Betting on the gap between NRE's share price and their NAV closing seems like a good bet to me. NRE has historically been very successful in selling buildings at or above NAV, and the prospect of closing that ~30% NAV gap in the next few months (on a successful strategic review) is pretty appealing. Plus, the downside seems pretty limited: at today’s share price of ~$16/share, you’re getting more than 40% of your investment in cash on NRE’s balance sheet. Of course, I’m advocating to look through that cash, but even looking through that you’re paying 70% of NAV and all of the debt is non-recourse, so if one or two buildings turn out to be worth below NAV things probably work out just fine. The manager is incentivized to sell NRE and has already agreed to be bought out of their management contract, so between management alignment and an activist with a 10% holding who wants this to be sold, I view this as a pretty low risk bet with decent upside and a tight time frame (the market for prime office buildings in developed countries is generally quite liquid, so we should know the results of the strategic review in a few months.

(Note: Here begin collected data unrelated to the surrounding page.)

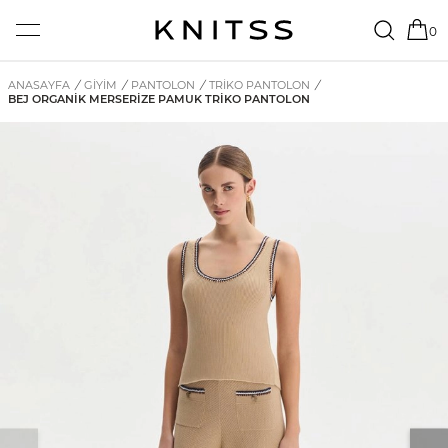
0
ANASAYFA
/
GİYİM
/
PANTOLON
/
TRIKO PANTOLON
/
BEJ ORGANIK MERSERIZE PAMUK TRIKO PANTOLON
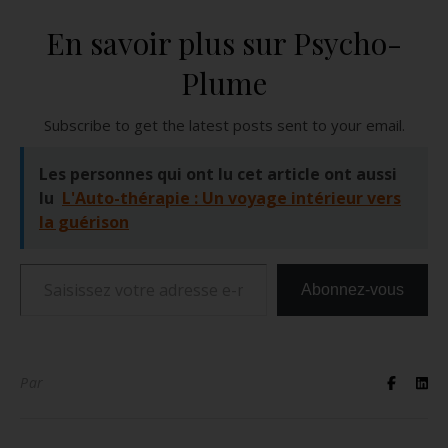
En savoir plus sur Psycho-
Plume
Subscribe to get the latest posts sent to your email.
Les personnes qui ont lu cet article ont aussi
lu
L'Auto-thérapie : Un voyage intérieur vers
la guérison
Saisissez votre adresse e-mail…
Abonnez-vous
Par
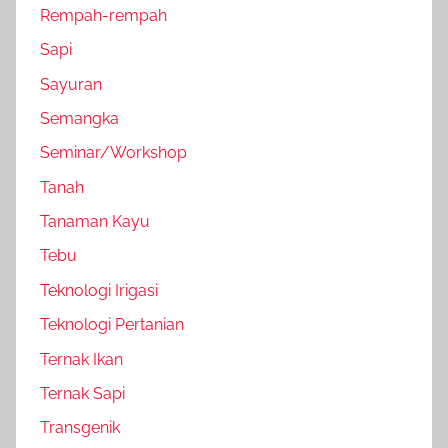
Rempah-rempah
Sapi
Sayuran
Semangka
Seminar/Workshop
Tanah
Tanaman Kayu
Tebu
Teknologi Irigasi
Teknologi Pertanian
Ternak Ikan
Ternak Sapi
Transgenik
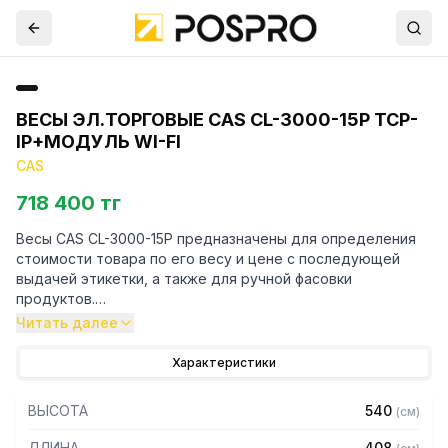
ВЕСЫ ЭЛ.ТОРГОВЫЕ CAS CL-3000-15P TCP-
IP+МОДУЛЬ WI-FI
CAS
718 400 тг
Весы CAS CL-3000-15P предназначены для определения
стоимости товара по его весу и цене с последующей
выдачей этикетки, а также для ручной фасовки
продуктов.
Читать далее
Особенности:
Характеристики
– Платформа из нержавеющей стали
– Двусторонний дисплей
ВЫСОТА
540
(
см
)
– Тип дисплея: жидкокристаллический
– Исполнение со стойкой
ДЛИНА
408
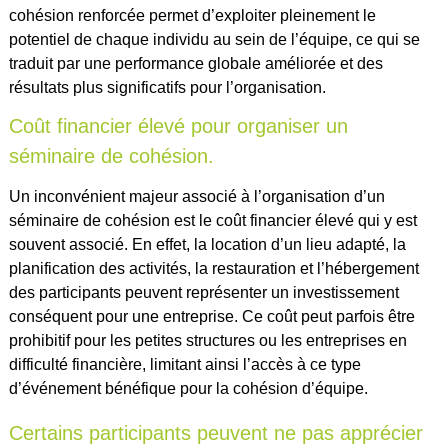
cohésion renforcée permet d’exploiter pleinement le
potentiel de chaque individu au sein de l’équipe, ce qui se
traduit par une performance globale améliorée et des
résultats plus significatifs pour l’organisation.
Coût financier élevé pour organiser un
séminaire de cohésion.
Un inconvénient majeur associé à l’organisation d’un
séminaire de cohésion est le coût financier élevé qui y est
souvent associé. En effet, la location d’un lieu adapté, la
planification des activités, la restauration et l’hébergement
des participants peuvent représenter un investissement
conséquent pour une entreprise. Ce coût peut parfois être
prohibitif pour les petites structures ou les entreprises en
difficulté financière, limitant ainsi l’accès à ce type
d’événement bénéfique pour la cohésion d’équipe.
Certains participants peuvent ne pas apprécier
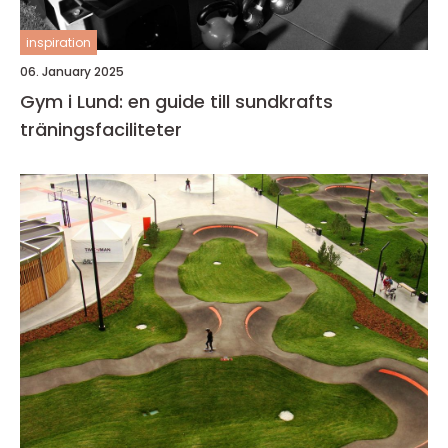
inspiration
06. January 2025
Gym i Lund: en guide till sundkrafts
träningsfaciliteter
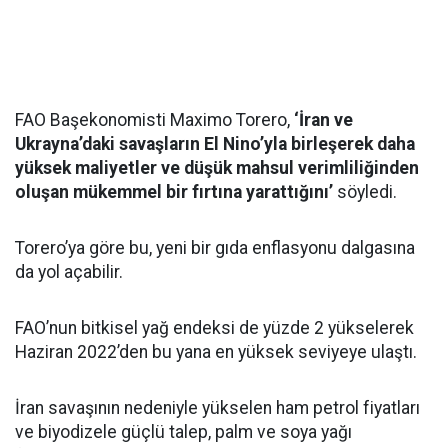
FAO Başekonomisti Maximo Torero,
‘İran ve
Ukrayna’daki savaşların El Nino’yla birleşerek daha
yüksek maliyetler ve düşük mahsul verimliliğinden
oluşan mükemmel bir fırtına yarattığını’
söyledi.
Torero’ya göre bu, yeni bir gıda enflasyonu dalgasına
da yol açabilir.
FAO’nun bitkisel yağ endeksi de yüzde 2 yükselerek
Haziran 2022’den bu yana en yüksek seviyeye ulaştı.
İran savaşının nedeniyle yükselen ham petrol fiyatları
ve biyodizele güçlü talep, palm ve soya yağı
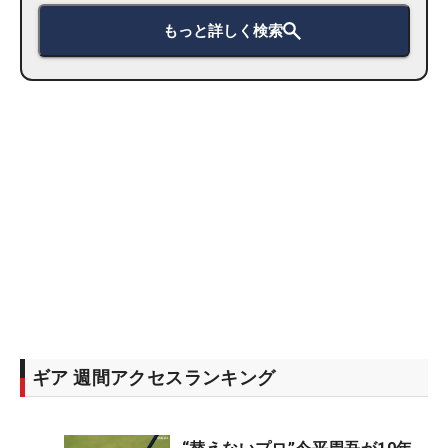
もっと詳しく検索
ギア 週間アクセスランキング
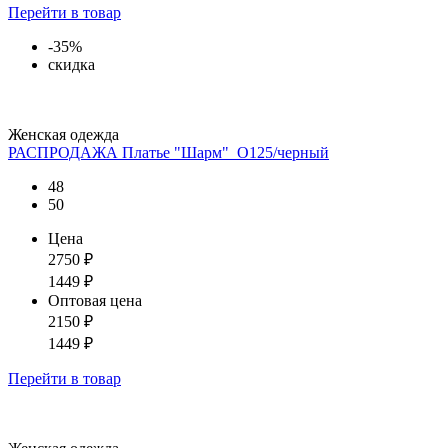
Перейти
в товар
-35%
скидка
Женская одежда
РАСПРОДАЖА Платье "Шарм"_О125/черный
48
50
Цена
2750
₽
1449
₽
Оптовая цена
2150
₽
1449
₽
Перейти
в товар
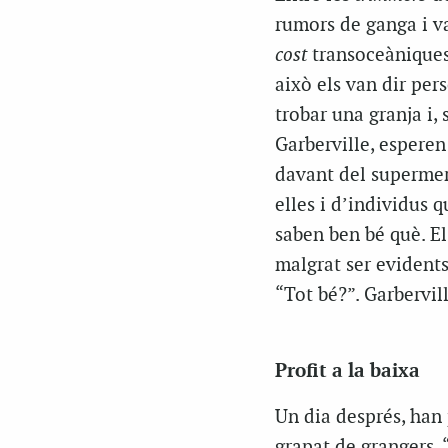
rumors de ganga i va
cost
transoceàniques.
això els van dir per
trobar una granja i, 
Garberville, esperen
davant del supermer
elles i d’individus 
saben ben bé què. El
malgrat ser evidents
“Tot bé?”. Garbervill
Profit a la baixa
Un dia després, han
grapat de grangers. 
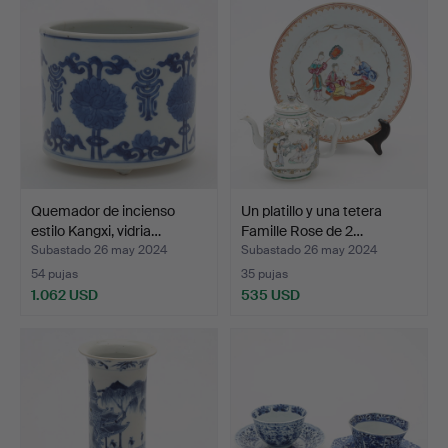
Quemador de incienso
Un platillo y una tetera
estilo Kangxi, vidria…
Famille Rose de 2…
Subastado 26 may 2024
Subastado 26 may 2024
54 pujas
35 pujas
1.062 USD
535 USD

The big question is probably if NRE sells the whole company to one buyer or sells the buildings one by one, but either way I think shareholders will make out well here).
One more thing before I wrap this post up, because I think it’s worth thinking about for every investment: why does this opportunity exist? NRE is a small cap (market cap ~$800m, free float ~$650m) REIT that is externally managed (by a manager who has been an absolute disaster). In addition, NRE is focused on European prime office buildings, but it trades in America. Mix all of that together and you get a really strange public company that probably has a very limited potential shareholder base. I’m not saying “European company on American exchange” is a recipe for mispricing in and of itself, but it certainly is a strange combo. Combine all of that with a rapidly shifting balance sheet (the non-recourse debt, the massive cash release from the Trianon Tower sale, the pending cash payment to CLNY to get out of the management contract) and I think it’s easy to see the potential for mispricing in NRE's shares.
(PS- As I wrapped this post up, Clarkstreet published some similar thoughts on NRE. Always worth checking his posts out!).